1. one and half lead ozone body sensor temperature-compensation circuit, it is characterized in that: this circuit is made up of semiconductor ozone sensor (4), heating electrode current source circuit (2), heating electrode temperature measuring circuit (3), single chip machine controlling circuit (1); The input end of described heating electrode current source circuit (2) is connected with digital to analog converter (DAC) the Control of Voltage interface of single chip machine controlling circuit (1) by the pin 3 of integrated operational amplifier (U1A), and output terminal links to each other with the heating electrode pin b of semiconductor ozone sensor (4); The pin 5 of integrated operational amplifier U1B in the described heating electrode temperature measuring circuit 3 is connected with the pin b of the heating electrode 4a of semiconductor ozone sensor 4, comprise a differential amplifier circuit (3a) in the described heating electrode temperature measuring circuit (3), described differential amplifier circuit (3a) end is connected with analog to digital converter (ADC) the voltage detecting interface of single chip machine controlling circuit (1) by the pin 8 of integrated operational amplifier (U1C), and the other end is connected with reference voltage (Vref) interface of single chip machine controlling circuit (1) through resistance R 6.

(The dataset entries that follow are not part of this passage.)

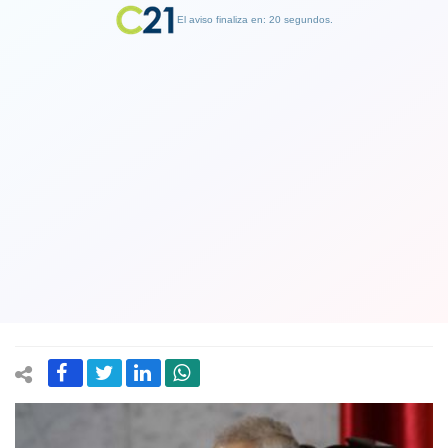
El aviso finaliza en: 19 segundos.
Finalizar Publicidad
Comisión del Senado resolvió que Raúl
Guzmán dejará sus funciones
legislativas cuando sea formalizado
por infringir normas sanitarias
23 September 2020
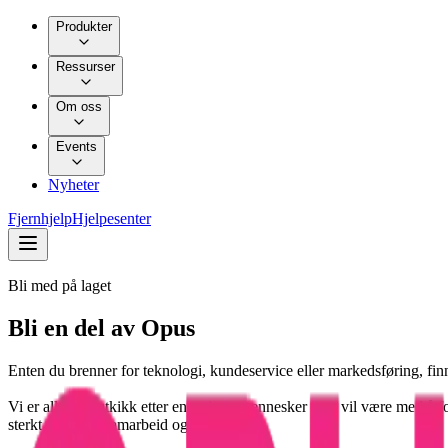
Produkter
Ressurser
Om oss
Events
Nyheter
Fjernhjelp
Hjelpesenter
Bli med på laget
Bli en del av Opus
Enten du brenner for teknologi, kundeservice eller markedsføring, finnes
Vi er alltid på utkikk etter engasjerte mennesker som vil være med å 
sterkt fokus på samarbeid og trivsel.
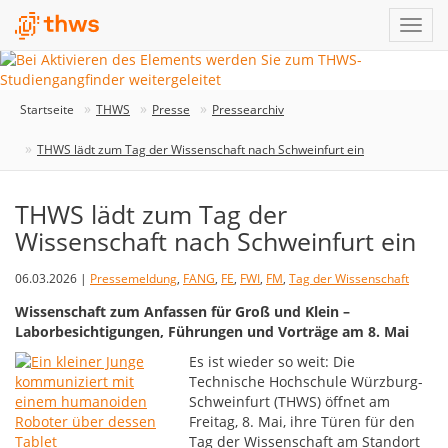
Startseite
THWS
Presse
Pressearchiv
THWS lädt zum Tag der Wissenschaft nach Schweinfurt ein
THWS lädt zum Tag der
Wissenschaft nach Schweinfurt ein
06.03.2026 |
Pressemeldung
,
FANG
,
FE
,
FWI
,
FM
,
Tag der Wissenschaft
Wissenschaft zum Anfassen für Groß und Klein –
Laborbesichtigungen, Führungen und Vorträge am 8. Mai
Es ist wieder so weit: Die
Technische Hochschule Würzburg-
Schweinfurt (THWS) öffnet am
Freitag, 8. Mai, ihre Türen für den
Tag der Wissenschaft am Standort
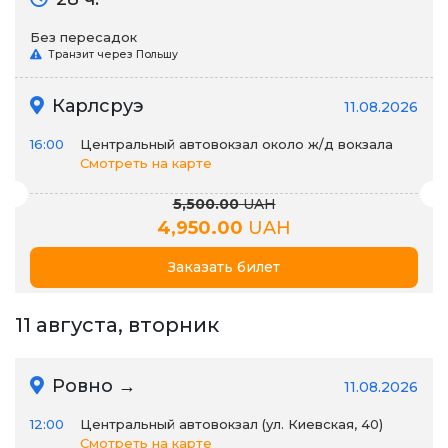
Без пересадок
Транзит через Польшу
Карлсруэ
11.08.2026
16:00
Центральный автовокзал около ж/д вокзала
Смотреть на карте
5,500.00
UAH
4,950.00
UAH
Заказать билет
11 августа, вторник
Ровно →
11.08.2026
12:00
Центральный автовокзал (ул. Киевская, 40)
Смотреть на карте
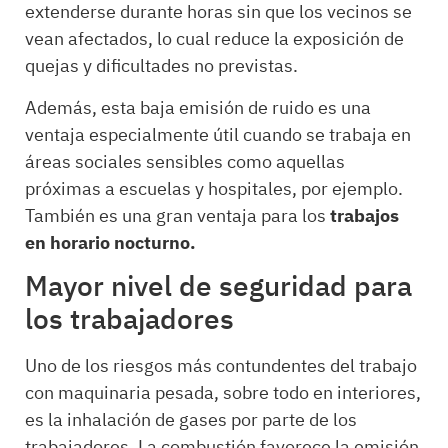
extenderse durante horas sin que los vecinos se
vean afectados, lo cual reduce la exposición de
quejas y dificultades no previstas.
Además, esta baja emisión de ruido es una
ventaja especialmente útil cuando se trabaja en
áreas sociales sensibles como aquellas
próximas a escuelas y hospitales, por ejemplo.
También es una gran ventaja para los
trabajos
en horario nocturno.
Mayor nivel de seguridad para
los trabajadores
Uno de los riesgos más contundentes del trabajo
con maquinaria pesada, sobre todo en interiores,
es la inhalación de gases por parte de los
trabajadores. La combustión favorece la emisión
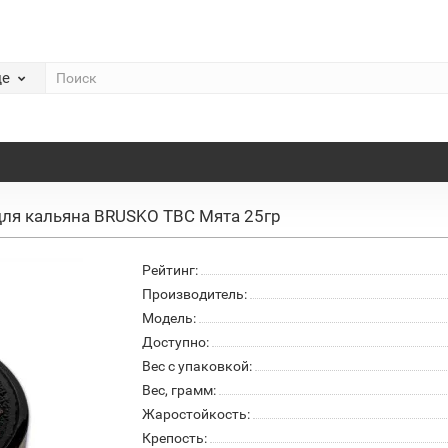
де
для кальяна BRUSKO TBC Мята 25гр
Рейтинг:
Производитель:
Модель:
Доступно:
Вес с упаковкой:
Вес, грамм:
Жаростойкость:
Крепость:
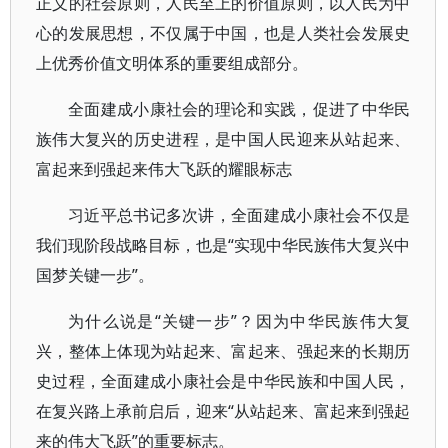
正义的社会原则，人民至上的价值原则，以人民为中
心的发展思想，不仅属于中国，也是人类社会发展史
上优秀价值文明体系的重要组成部分。
全面建成小康社会的理论和实践，促进了中华民
族伟大复兴的历史进程，是中国人民迎来从站起来、
富起来到强起来伟大飞跃的耀眼标志
习近平总书记多次讲，全面建成小康社会不仅是
我们现阶段战略目标，也是“实现中华民族伟大复兴中
国梦关键一步”。
为什么说是“关键一步”？因为中华民族伟大复
兴，整体上体现为站起来、富起来、强起来的长期历
史过程，全面建成小康社会是中华民族和中国人民，
在复兴路上承前启后，迎来“从站起来、富起来到强起
来的伟大飞跃”的重要标志。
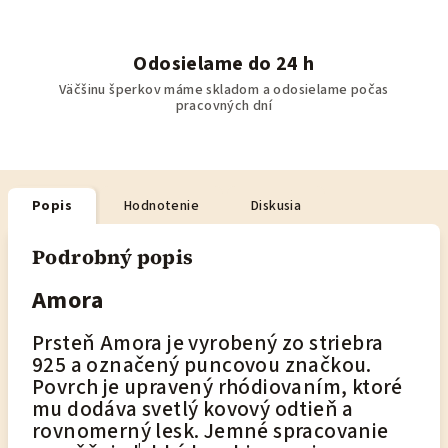
Odosielame do 24 h
Väčšinu šperkov máme skladom a odosielame počas
pracovných dní
Popis
Hodnotenie
Diskusia
Podrobný popis
Amora
Prsteň Amora je vyrobený zo striebra
925 a označený puncovou značkou.
Povrch je upravený rhódiovaním, ktoré
mu dodáva svetlý kovový odtieň a
rovnomerný lesk. Jemné spracovanie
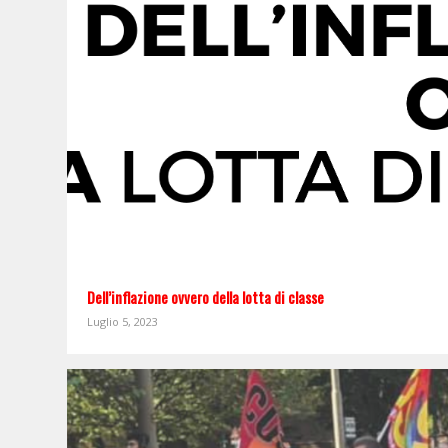
Dell’inflazione ovvero della lotta di classe
Luglio 5, 2023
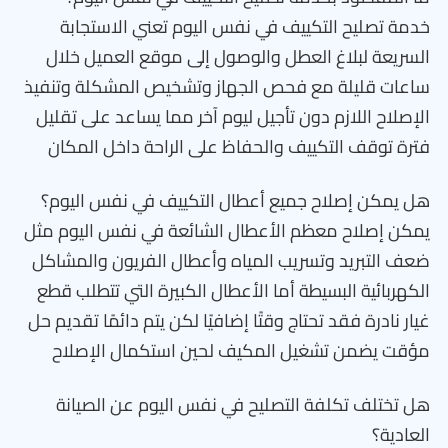
خدمة تصليح التكييف في نفس اليوم تعني الاستجابة
السريعة لبلاغ العطل والوصول إلى موقع العميل خلال
ساعات قليلة مع فحص الجهاز وتشخيص المشكلة وتنفيذ
الإصلاح اللازم دون تأجيل ليوم آخر مما يساعد على تقليل
فترة توقف التكييف والحفاظ على الراحة داخل المكان
هل يمكن إصلاح جميع أعطال التكييف في نفس اليوم؟
يمكن إصلاح معظم الأعطال الشائعة في نفس اليوم مثل
ضعف التبريد وتسريب المياه وأعطال الفريون والمشاكل
الكهربائية البسيطة أما الأعطال الكبيرة التي تتطلب قطع
غيار نادرة فقد تحتاج وقتًا إضافيًا لكن يتم دائمًا تقديم حل
مؤقت يضمن تشغيل المكيف لحين استكمال الإصلاح
هل تختلف تكلفة التصليح في نفس اليوم عن الصيانة
العادية؟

2. the ozone body sensor temperature compensation of partly leading according to claim 1, it is characterized in that: described heating electrode current source circuit (2) is heating electrode (4a) power supply of semiconductor ozone sensor (4), temperature characterisitic according to heating electrode (4a) resistance, utilize heating electrode temperature measuring circuit (3) to measure the resistance variations of heating electrode (4a), determine the temperature of heating electrode (4a), single chip machine controlling circuit (1) is according to desired temperature, adjust the size of current of heating electrode current source circuit (2), thereby stablize the temperature of heating electrode (4a).